Hosting On AirBnB? Mind These 3 Rules
Renting an extra room or investment property on AirBnB is a great way to make extra money. In fact, according to Priceonomics, AirBnB hosts earn far more than those in other sectors of the gig economy, averaging $924 per month. That’s nearly three times as much as TaskRabbit, Lyft, and Uber users earn. Still, when you consider the top earners – as well as just how much a property costs for a single night – these AirBnB owners aren’t really renting very frequently and there are a lot of changes they could make to perform better.
If you’re considering renting your property on AirBnB, it’s important to know how to promote your property and make it stand out from local competitors. From becoming a superhost to addressing some of the bad press AirBnB has gotten recently, these three strategies can make your property a hotspot for guests.
Become A Superhost
A superhost isn’t just an idea – it’s an actual status that AirBnB gives to its top hosts. In order to achieve the superhost ranking, you need to meet four criteria:
- Responsiveness: Answer your messages and do so promptly. You have to have at least a 90% response rate to be a superhost, even if you’re not booking based on those inquiries. The simplest way to achieve this is by answering all your messages, even if you don’t plan to take the booking.
- Book Regularly: It takes time to become a superhost; you need to book at least ten stays in the prior calendar year. That’s not actually very many bookings, since most are only a few days long.
- Don’t Cancel: Once you take a booking, do everything possible to avoid canceling it. Even if it’s inconvenient for you, keeping that booking will allow you to keep your superhost status, and that’s what helps ensure you’ll make a steady profit.
- Peak Performance: Finally, your ratings obviously play a significant role in your status as a host. Superhosts need at least 80% 5-star ratings, so give your guests top-notch treatment. Offering little extras can help you get a ratings boost, whether that’s providing key pantry items, a guide to the town, or even an especially effusive greeting.
The fact is, less than a quarter of AirBnB hosts qualify for the superhost program, but with a little effort, you can be one of them.
Know Your Location
How well you’ll do in the AirBnB game is largely contingent on where you’re located and what you can offer to your guests. For example, rental experts agree that short-term rentals like AirBnB provide substantial flexibility for owners, how much – and when – depends on your location. A beachfront location likely won’t do well in the winter months, which means you may not be able to vacation during the summer. On the other hand, if you have an urban apartment, you’ll be able to head out of town any time you want. People come to big cities like New York and LA year round and they’re always looking for places to stay.
Additionally, many cities have strict short term rental policies that impact AirBnBs, so be upfront about these policies and any associated fees. From New York City to South Africa, the rise of AirBnB has inspired a particular kind of vigilance.

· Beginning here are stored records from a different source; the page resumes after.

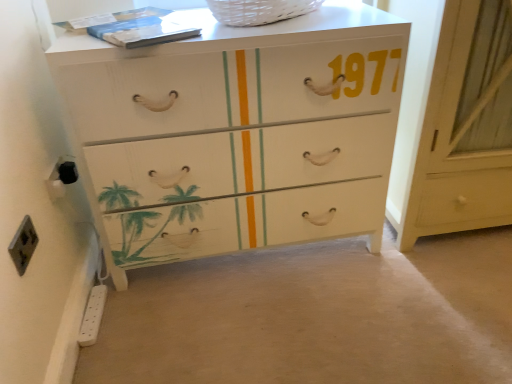 Question: Looking at the image, does white plastic power strip at lower left, the 3th electric outlet viewed from the front, seem bigger or smaller compared to white wood cabinet at right?

Choices:
 (A) big
 (B) small

Answer: (B)

Question: Considering their positions, is white plastic power strip at lower left, the 3th electric outlet positioned from the top, located in front of or behind white wood cabinet at right?

Choices:
 (A) front
 (B) behind

Answer: (B)

Question: Estimate the real-world distances between objects in this image. Which object is farther from the white wood cabinet at right?

Choices:
 (A) black plastic socket at lower left, the 2th electric outlet when ordered from front to back
 (B) white plastic power strip at lower left, which ranks as the 1th electric outlet in back-to-front order
 (C) white wicker basket at upper center
 (D) white painted wood chest of drawers at center
 (E) black plastic outlet at lower left, the 2th electric outlet viewed from the top

Answer: (E)

Question: Based on their relative distances, which object is farther from the black plastic socket at lower left, the 2th electric outlet in the back-to-front sequence?

Choices:
 (A) white wicker basket at upper center
 (B) white wood cabinet at right
 (C) black plastic outlet at lower left, positioned as the second electric outlet in bottom-to-top order
 (D) white painted wood chest of drawers at center
 (E) white plastic power strip at lower left, placed as the 1th electric outlet when sorted from bottom to top

Answer: (B) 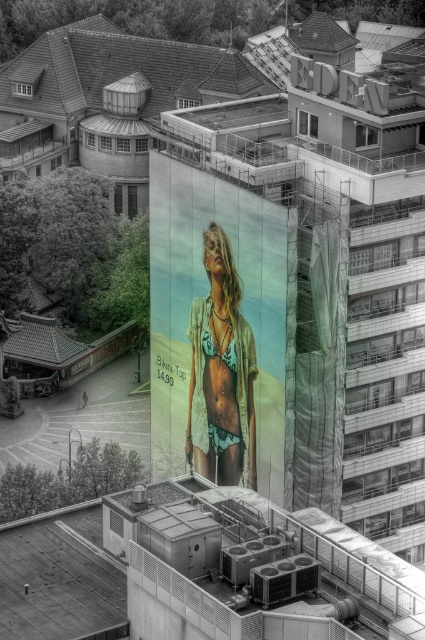 Is metallic bikini top at center to the left of matte green bikini top at center from the viewer's perspective?

Indeed, metallic bikini top at center is positioned on the left side of matte green bikini top at center.

Which is more to the right, metallic bikini top at center or matte green bikini top at center?

From the viewer's perspective, matte green bikini top at center appears more on the right side.

Is point (274, 481) positioned in front of point (193, 460)?

Yes.

Locate an element on the screen. The width and height of the screenshot is (425, 640). metallic bikini top at center is located at coordinates 221,330. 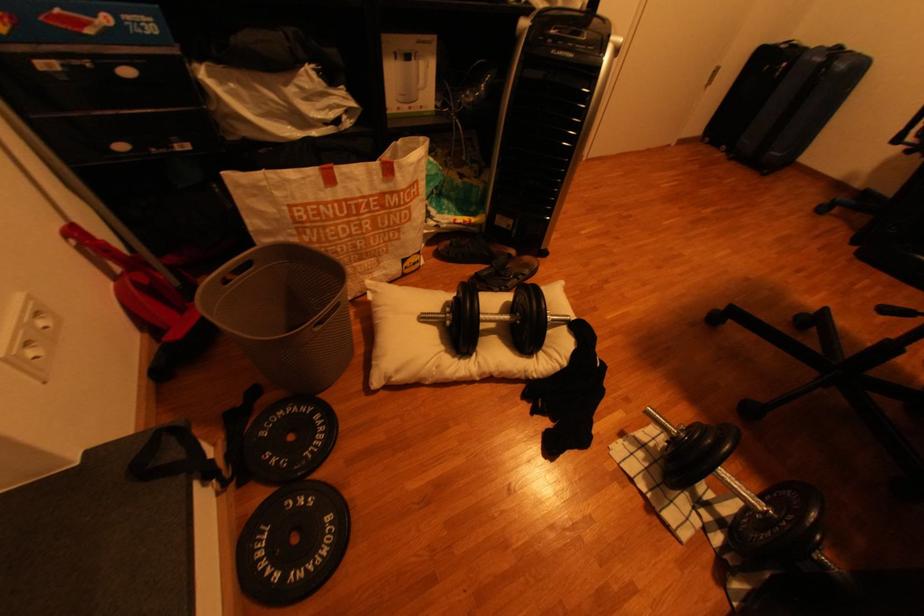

Let your guests know what they are and how they impact the cost or conditions of their stay.
Address The Elephants
AirBnB has faced some scandals recently, particularly surrounding hidden cameras in rental properties, and if you’re a host it will behoove you to address the elephant in the room. For example, if you have a camera in a public area, which is permitted by AirBnB policy, be upfront about that in your listing. Obviously you wouldn’t hide cameras in private spaces like bedrooms to spy on your tenants, but by being clear about any security measures you do take, you provide tenants with a measure of security and trust.
You might also consider discussing with guests any special insurance or safety steps you take as an AirBnB owner. It’s understandable that you would want to protect your property when hosting people you don’t know, but proper insurance can also protect your guests and shows that you’re invested in their well-being during the visit.
Being an AirBnB host can be profitable, fun, and rewarding and it’s a great way to meet people from all around the world without ever leaving home. If you’re interested in pursuing this exciting side gig, take it seriously. Your rentals could become a successful business, or at least a steady income stream.